Credit: IMAGE 100

The exit of proteins and mRNAs from the nucleus has long been thought to occur by only one route, through the nuclear pore complex (NPC). The finding that large ribonucleoprotein particles (RNPs) can also be exported by budding of the nuclear envelope suggests that this may not always be the case.

Budnik and colleagues made this discovery while studying the mechanisms of WNT signalling during Drosophila melanogaster synapse development. The WNT homologue Wingless is required for synapse differentiation and regulates this by binding to the D. melanogaster Wingless receptor Frizzled 2 (DFz2); this triggers DFz2 internalization and cleavage of its carboxyl terminus to produce a DFz2C fragment that is imported into the nucleus. The authors previously observed that DFz2C forms large foci in the nucleus and so set out to determine the nature, and fate, of these foci.

Using fluorescence microscopy, they showed that DFz2C foci colocalize with a lattice of the A-type lamin LAMC at the inner nuclear membrane, and that both DFz2C and LAMC mutually depend on each other for this localization. Mutations in human A-type lamins result in muscular dystrophies; consistent with this, the authors found that expression of a disease-associated LAMC mutant impaired the formation of the DFz2C foci. Moreover, depletion of LAMC resulted in defects in synapse differentiation that were similar to the defects observed when DFz2C import is inhibited.

This suggested that the nuclear lamina might be important for normal WNT signalling during synapse development. To understand why, the researchers tracked the fate of DFz2C foci. They saw that most DFz2C foci were surrounded by invaginations of the nuclear envelope but did not colocalize with NPCs. Electron microscopy analysis showed that DFz2C foci are electron-dense granules that localize in the perinuclear space, bound by the inner nuclear membrane, and are also present in the cytoplasm close to nuclear envelope evaginations. This led the authors to propose that DFz2C foci might be released into the cytosol by budding of the nuclear envelope.

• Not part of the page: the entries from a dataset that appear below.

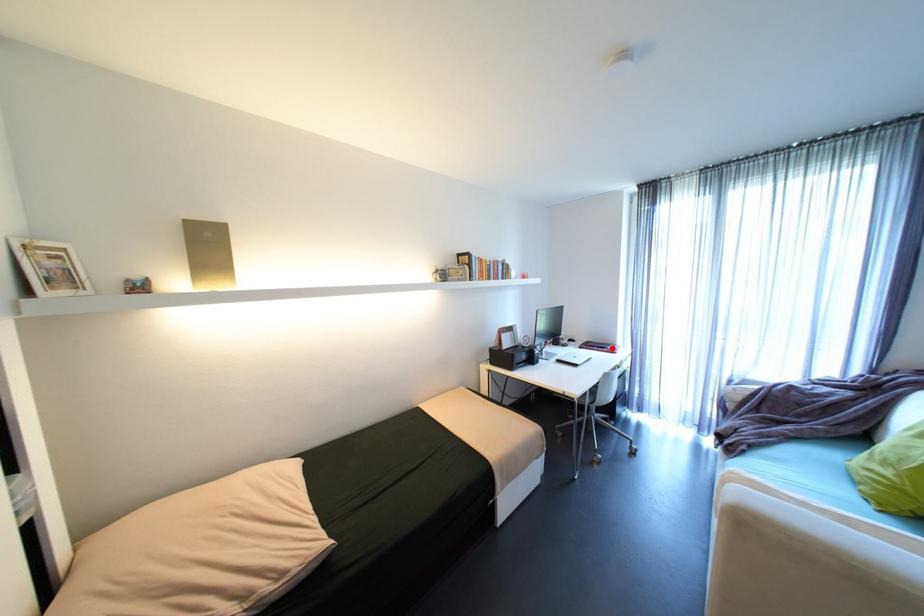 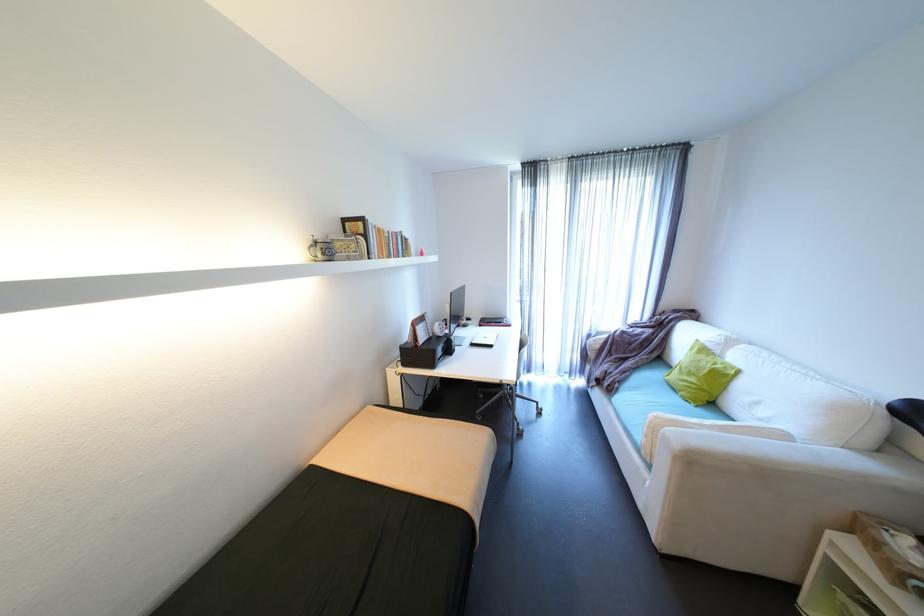 Question: I am providing you with two images of the same scene from different viewpoints. A red point is marked on the first image. Is the red point's position out of view in image 2?

Choices:
 (A) Yes
 (B) No

Answer: (B) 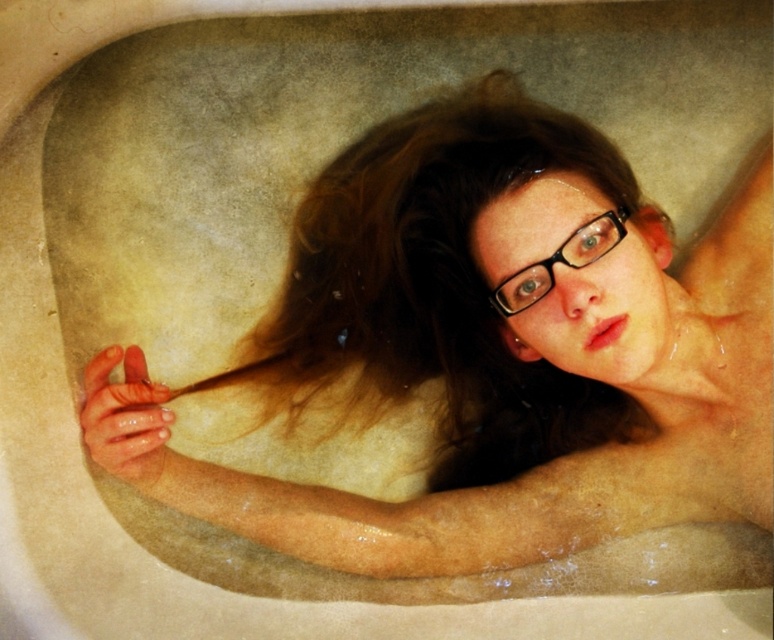 Who is positioned more to the left, smooth skin girl at center or black plastic glasses at center?

Positioned to the left is smooth skin girl at center.

Can you confirm if smooth skin girl at center is taller than black plastic glasses at center?

Correct, smooth skin girl at center is much taller as black plastic glasses at center.

This screenshot has height=640, width=774. Describe the element at coordinates (492, 352) in the screenshot. I see `smooth skin girl at center` at that location.

At what (x,y) coordinates should I click in order to perform the action: click on smooth skin girl at center. Please return your answer as a coordinate pair (x, y). Looking at the image, I should click on (492, 352). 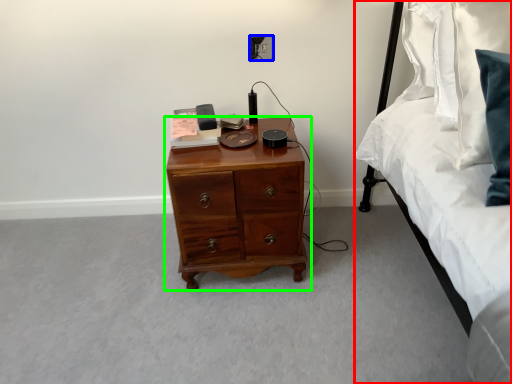 Question: Based on their relative distances, which object is nearer to bed (highlighted by a red box)? Choose from electric outlet (highlighted by a blue box) and chest of drawers (highlighted by a green box).

Choices:
 (A) electric outlet
 (B) chest of drawers

Answer: (B) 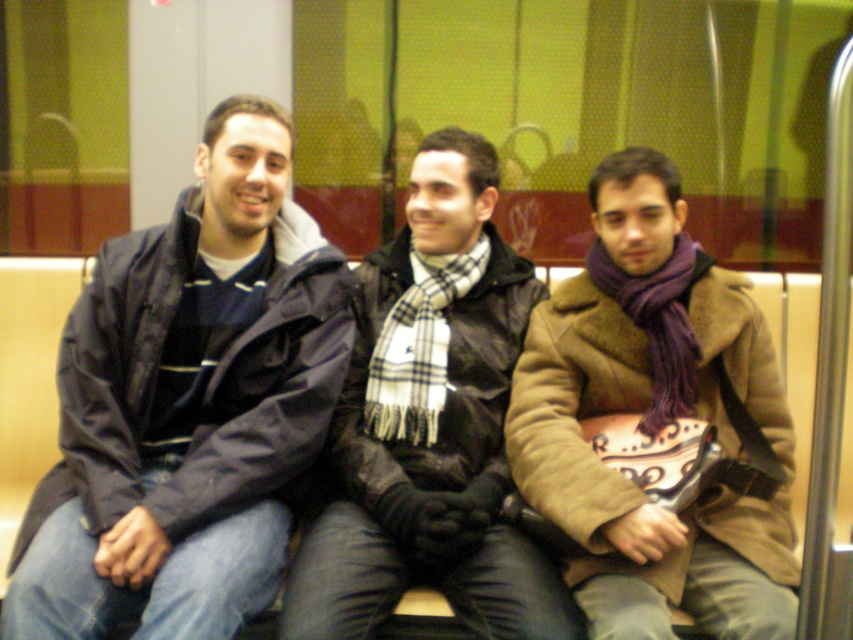 Question: Can you confirm if purple wool scarf at center is bigger than plaid scarf at center?

Choices:
 (A) yes
 (B) no

Answer: (B)

Question: In this image, where is matte black jacket at left located relative to plaid scarf at center?

Choices:
 (A) left
 (B) right

Answer: (A)

Question: Considering the real-world distances, which object is farthest from the matte black jacket at left?

Choices:
 (A) plaid scarf at center
 (B) purple wool scarf at center

Answer: (B)

Question: Does purple wool scarf at center appear under plaid scarf at center?

Choices:
 (A) no
 (B) yes

Answer: (B)

Question: Among these objects, which one is farthest from the camera?

Choices:
 (A) matte black jacket at left
 (B) plaid scarf at center

Answer: (B)

Question: Estimate the real-world distances between objects in this image. Which object is farther from the matte black jacket at left?

Choices:
 (A) purple wool scarf at center
 (B) plaid scarf at center

Answer: (A) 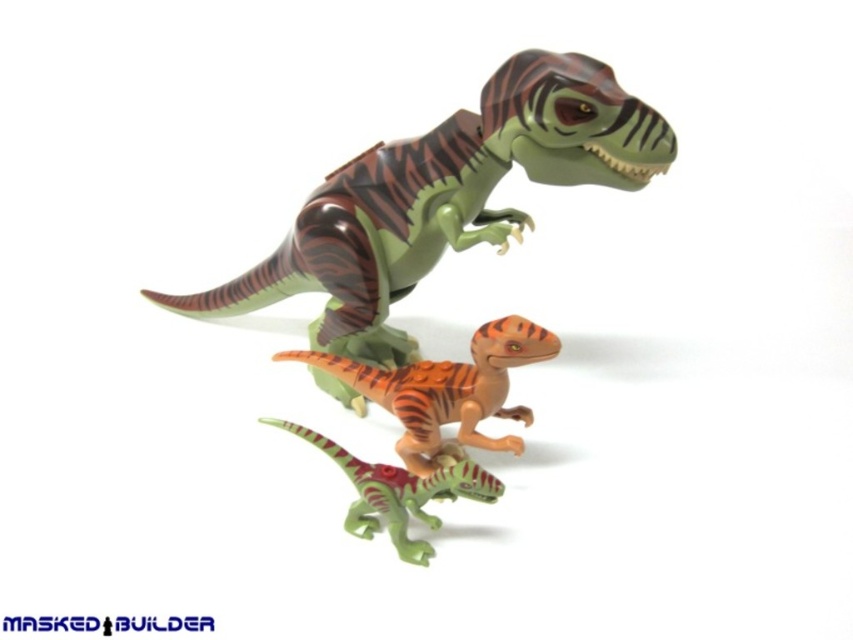 Is point (360, 316) positioned behind point (401, 499)?

Yes.

Between point (480, 204) and point (466, 472), which one is positioned behind?

Positioned behind is point (480, 204).

You are a GUI agent. You are given a task and a screenshot of the screen. Output one action in this format:
    pyautogui.click(x=<x>, y=<y>)
    Task: Click on the green matte tyrannosaurus rex at center
    
    Given the screenshot: What is the action you would take?
    pyautogui.click(x=444, y=198)

Which is more to the right, green matte tyrannosaurus rex at center or orange-brown striped dinosaur at center?

orange-brown striped dinosaur at center is more to the right.

Is green matte tyrannosaurus rex at center positioned behind orange-brown striped dinosaur at center?

No, it is not.

Between point (369, 342) and point (485, 444), which one is positioned in front?

Point (485, 444) is in front.

Find the location of a particular element. The width and height of the screenshot is (853, 640). green matte tyrannosaurus rex at center is located at coordinates (444, 198).

Does orange-brown striped dinosaur at center have a greater height compared to green matte dinosaur at center?

Correct, orange-brown striped dinosaur at center is much taller as green matte dinosaur at center.

Does point (440, 364) come behind point (340, 465)?

Yes, point (440, 364) is farther from viewer.

At what (x,y) coordinates should I click in order to perform the action: click on orange-brown striped dinosaur at center. Please return your answer as a coordinate pair (x, y). The image size is (853, 640). Looking at the image, I should click on (445, 388). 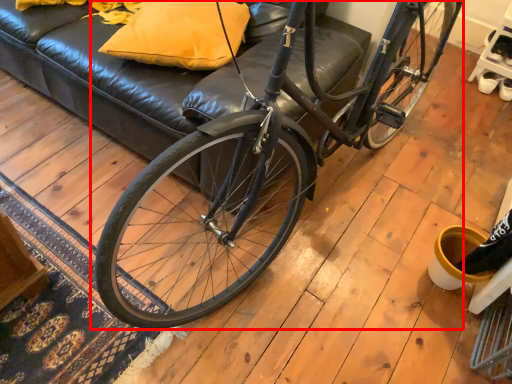 Question: From the image's perspective, what is the correct spatial positioning of bicycle (annotated by the red box) in reference to pillow?

Choices:
 (A) below
 (B) above

Answer: (A) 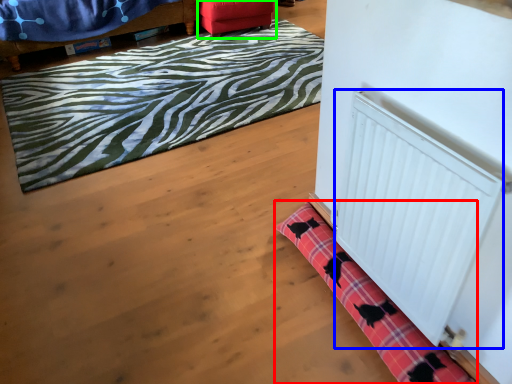 Question: Considering the real-world distances, which object is farthest from bath mat (highlighted by a red box)? radiator (highlighted by a blue box) or furniture (highlighted by a green box)?

Choices:
 (A) radiator
 (B) furniture

Answer: (B) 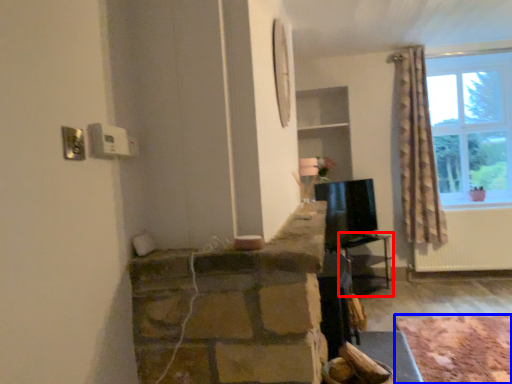 Question: Which object is closer to the camera taking this photo, table (highlighted by a red box) or plain (highlighted by a blue box)?

Choices:
 (A) table
 (B) plain

Answer: (B) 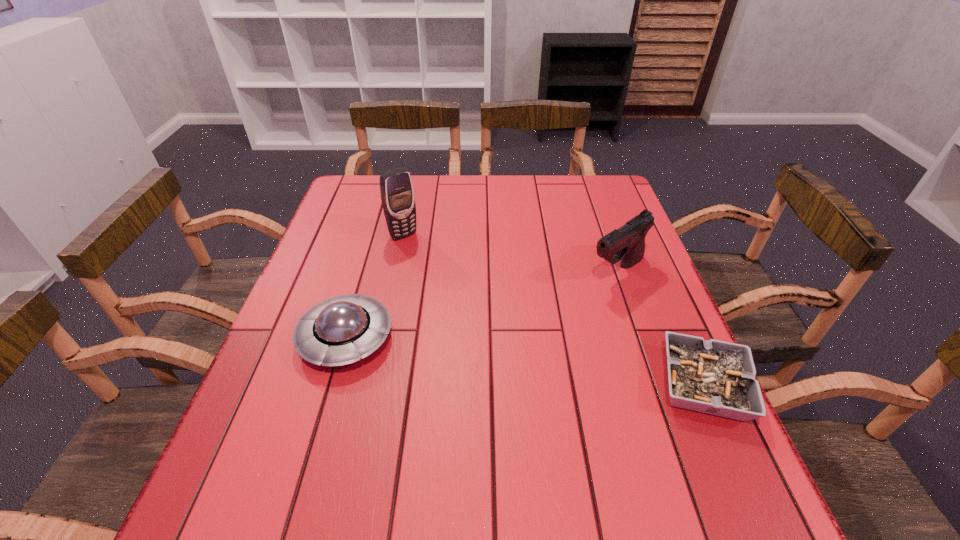 Locate an element on the screen. the third tallest object is located at coordinates [x=338, y=331].

The height and width of the screenshot is (540, 960). What are the coordinates of `the shortest object` in the screenshot? It's located at (715, 377).

I want to click on cellular telephone, so click(397, 194).

Locate an element on the screen. Image resolution: width=960 pixels, height=540 pixels. the farthest object is located at coordinates 397,194.

What are the coordinates of `the second tallest object` in the screenshot? It's located at (627, 243).

I want to click on pistol, so click(x=627, y=243).

The height and width of the screenshot is (540, 960). What are the coordinates of `blank space located on the right of the saucer` in the screenshot? It's located at (465, 338).

Where is `free space located 0.200m on the left of the ashtray`? This screenshot has height=540, width=960. free space located 0.200m on the left of the ashtray is located at coordinates click(x=555, y=384).

Where is `vacant region located on the front face of the farthest object`? This screenshot has width=960, height=540. vacant region located on the front face of the farthest object is located at coordinates (434, 266).

Identify the location of free space located on the front face of the farthest object. The height and width of the screenshot is (540, 960). (438, 271). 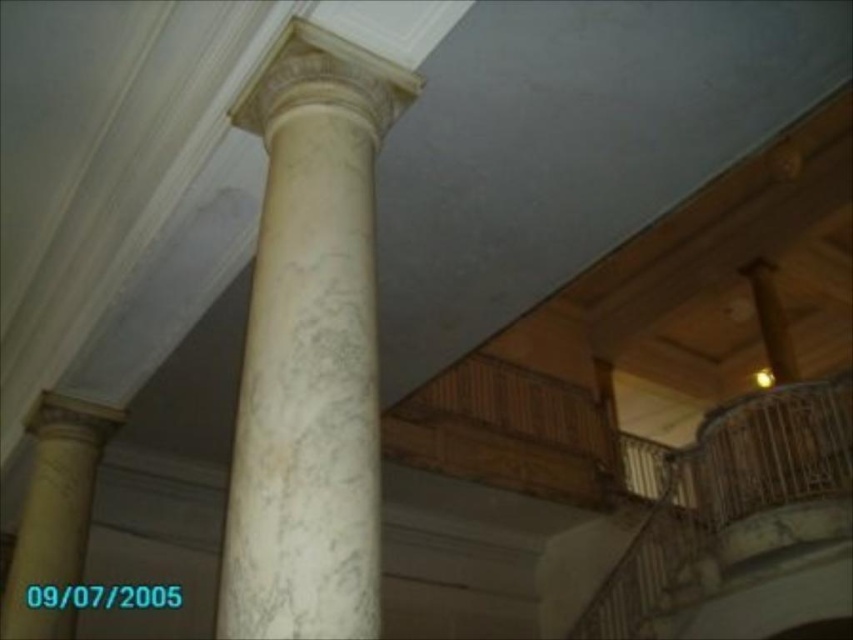 You are standing at point A, which is at coordinates (310,348). What object is located at your current position?

The white marble column at center is located at point A, which is at coordinates (310,348).

You are an architect examining the interior of a historical building. You notice two columns, the white marble column at center and the white marble column at left. Based on their positions, which one do you think is wider?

Could DFz2C foci contain cargo that is functionally relevant for synapse differentiation? The authors observed that DFz2C foci contain RNAs, and live-imaging studies revealed that some RNA-containing granules exit the nucleus. Importantly, mRNA encoding PAR6 (partitioning defective 6), which is a component of the atypical protein kinase C (aPKC)–Bazooka (BAZ) complex, was present in the DFz2C foci and also localized at the developing synapse in a LAMC-dependent manner. aPKC and BAZ were also present in DFz2C foci and were important for synapse differentiation. Thus, DFz2C foci may have a direct role in transporting mRNAs to the synapse for local translation downstream of DFz2C nuclear import.

The mechanism by which these RNPs exit the nucleus is reminiscent of that used by herpes virus during the release of viral capsids. Although the virus was thought to hijack a membrane disassembly mechanism, this work suggests that it may instead be subverting an endogenous pathway for nuclear exit of large RNPs. There are initial indications that this may be a conserved pathway that is used for widespread functions. Certainly, this calls for a reconsideration of whether the NPC is the only portal for nuclear exit, and the reasons why specific lamin mutations result in muscular dystrophy.